3G networks don't deliver speeds users expect, Gartner says
AT&T, singled out by the research firm, questions methodology
Computerworld - The 3G networks of all four major U.S. wireless carriers deliver slower speeds than customers expect, according to Gartner Inc., which said it has received the most complaints about AT&T's network.
The Gartner findings, summarized in a recent report by analyst Phillip Redman, point to many factors behind the less-than-satisfactory speeds.
The research firm urged companies and consumers to be realistic in their expectations and read the fine print of their agreements with carriers, and it urged companies to test products before investing in them. "Most providers market speeds as high as 1.8Mbit/sec. on their 3G networks, [but] the fine print doesn't guarantee such speeds," the report said.
The Gartner report focused on AT&T Inc., Verizon Wireless, Sprint Nextel Corp. and T-Mobile USA, noting that all of them market their 3G wireless speeds as "broadband" which is generally defined as data transfer speeds that are faster than 1.5Mbit/sec. for downloads and at least 250Kbit/sec. for uploads.
But the actual mobile network averages are "generally between 300Kbit/sec and 700Kbit/sec lower" than expected for both uplink and downlink speeds for many reasons, Gartner said. It noted that carriers "don't guarantee these speeds, but advertise they can provide 'up to' advertised speeds."
Only some laptop cards support the highest speeds promoted by carriers, Redman said. And network speeds can be half as fast as marketed when a users are moving around, such as while traveling in a car, compared to when they're stationary.
Redman singled out the iPhone 3G, sold exclusively by AT&T, saying it won't support downloads faster than 1.4Gbit/sec., while some laptop cards get 1.7Mbit/sec. "Companies shouldn't expect the fastest network speeds on the iPhone 3G," Redman said in the report.

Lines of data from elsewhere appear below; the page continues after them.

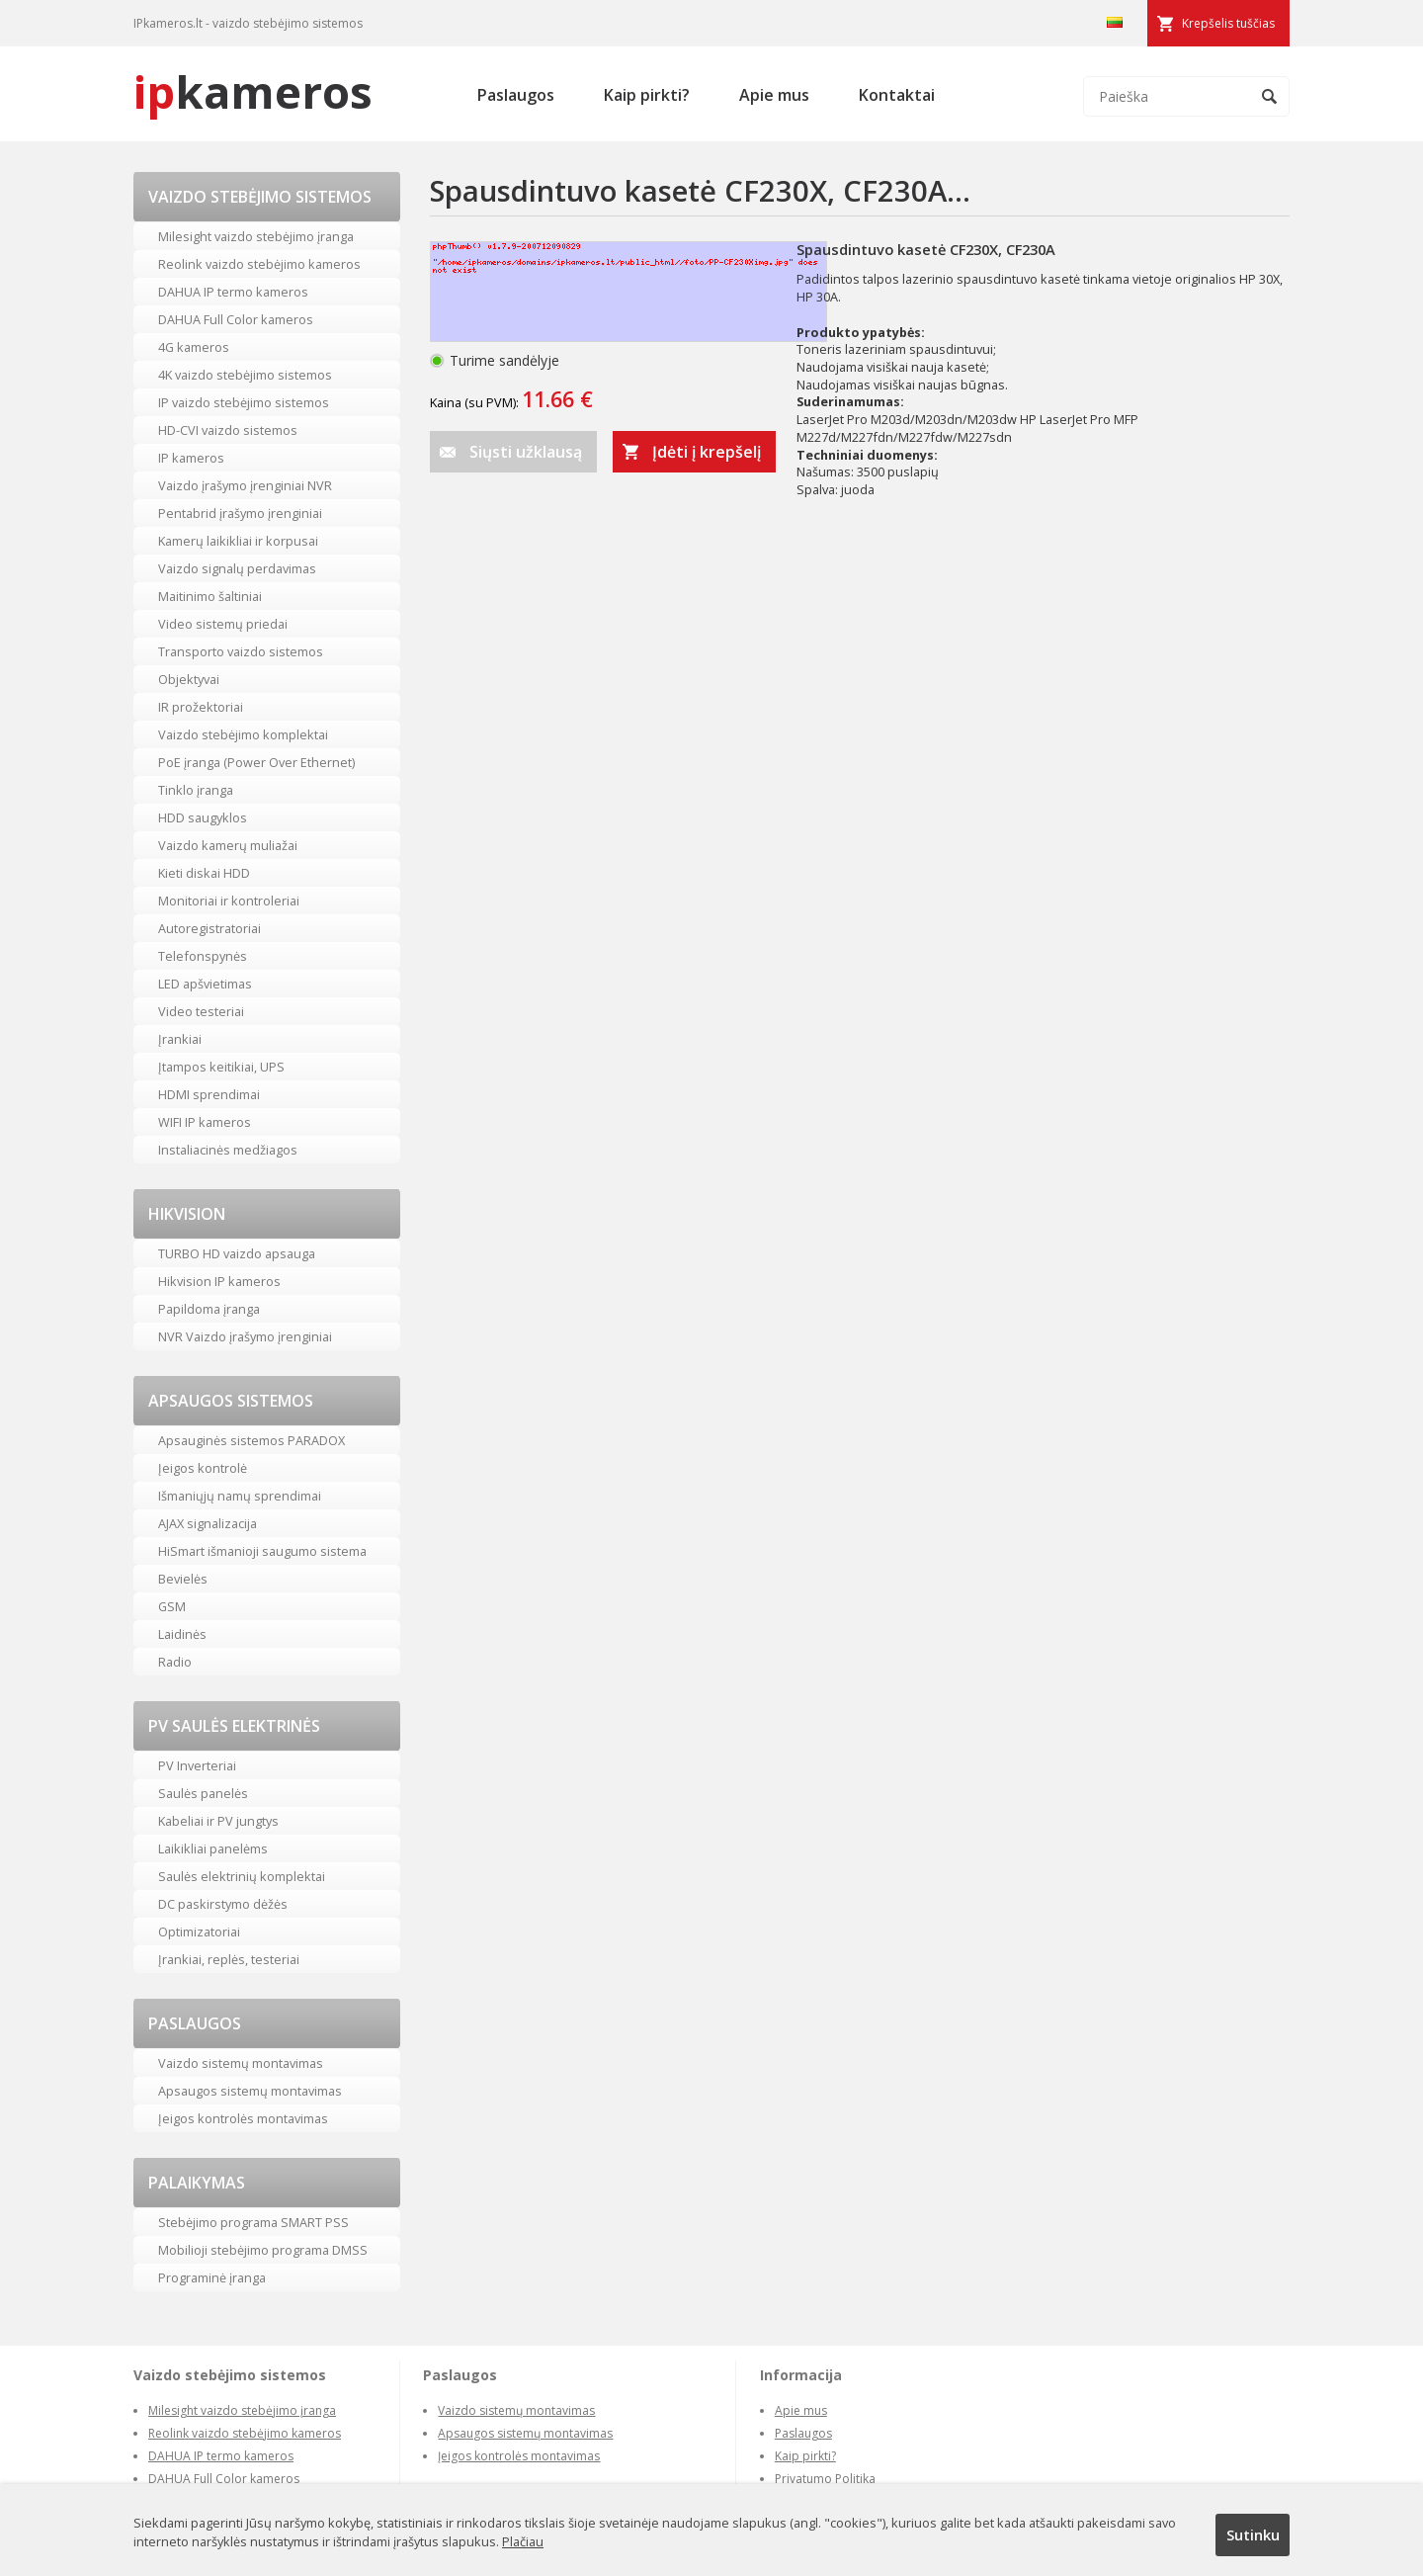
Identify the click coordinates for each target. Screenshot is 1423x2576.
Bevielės (183, 1579)
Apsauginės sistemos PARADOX (251, 1440)
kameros (253, 91)
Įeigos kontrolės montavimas (243, 2118)
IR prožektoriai (200, 707)
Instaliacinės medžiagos (227, 1150)
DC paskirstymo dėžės (223, 1904)
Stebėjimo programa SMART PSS (253, 2222)
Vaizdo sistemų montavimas (240, 2063)
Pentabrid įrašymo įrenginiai (240, 513)
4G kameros (193, 347)
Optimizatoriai (199, 1931)
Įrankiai (180, 1039)
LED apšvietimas (205, 983)
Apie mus (774, 95)
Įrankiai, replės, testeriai (228, 1959)
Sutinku (1253, 2534)
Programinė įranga (212, 2277)
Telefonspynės (202, 956)
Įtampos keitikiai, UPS (221, 1066)
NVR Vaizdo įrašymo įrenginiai (245, 1336)
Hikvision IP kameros (219, 1281)
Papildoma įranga (209, 1309)
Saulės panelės (203, 1793)
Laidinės (182, 1634)
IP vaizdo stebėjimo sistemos (243, 402)
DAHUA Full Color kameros (235, 319)
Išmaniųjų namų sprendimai (239, 1495)
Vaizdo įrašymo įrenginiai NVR (245, 485)
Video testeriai (201, 1011)
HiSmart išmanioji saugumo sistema (262, 1551)
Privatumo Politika (825, 2478)
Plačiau (523, 2541)
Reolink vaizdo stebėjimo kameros (259, 264)
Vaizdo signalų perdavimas (237, 568)
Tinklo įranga (195, 790)
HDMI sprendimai (209, 1094)
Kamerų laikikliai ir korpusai (238, 541)
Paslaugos (515, 95)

In comparison, Redman said the BlackBerry Bold "supports faster speeds," though he did not detail how much faster they are.
All of the big carriers defended their marketing of 3G speeds and the way they deliver on their promises, but AT&T took special exception to the Gartner report and attacked Gartner's methodology.
"We deliver to customers on speeds," said AT&T spokesman Mark Siegel in an interview. Redman based his conclusions about AT&T, he added, "on anecdotal feedback from only 30 customers to fashion some sweeping generalizations about us in particular."
Siegel argued that Redman should have tested the new BlackBerry Storm, which offers a full touch screen, as a comparison to the iPhone -- not the BlackBerry Bold. Redman refused, Siegel said.
Redman did not say how many complaints Gartner received, but defended the company's research methods as the best in the industry.
Jeffrey Nelson, a spokesman for Verizon, said 3G speeds are "exactly as promised," and noted that business customers and consumers adopting laptop cards are using the faster speeds for music and video. "I guess the proof is in the customer usage numbers," Nelson said. "Data usage has increased to more than 26% of overall Verizon Wireless revenue, with more than half of that nonmessaging data."
He said the advertised rate is the same as a consumer promise, Nelson said, which is described on the Verizon Wireless Web site as a "typical" download speed of 600Kbit/sec to 1.4Mbit/sec, with uploads of 500Kbit/sec. to 800Kbit/sec. for a laptop card.
Jeffrey Kagan, an independent analyst, said that while business clients of Gartner might be getting complaints about 3G speeds, the issue is not as a compelling for the overwhelming number of consumers who use faster networks for video and music and quicker Web browsing.
Most wireless customers have no idea what speed they are getting or what the 3G network is supposed to provide, and they're generally impressed with faster speeds than the speeds networks provided two years ago. "Users want to see continual improvement," he said. "Forget all the labels and numbers."
Kagan and Redman both noted that speeds are affected by many factors, including the number of users on a cell tower at a given time, the local geography, any interference from nearby buildings and variations between the devices they use.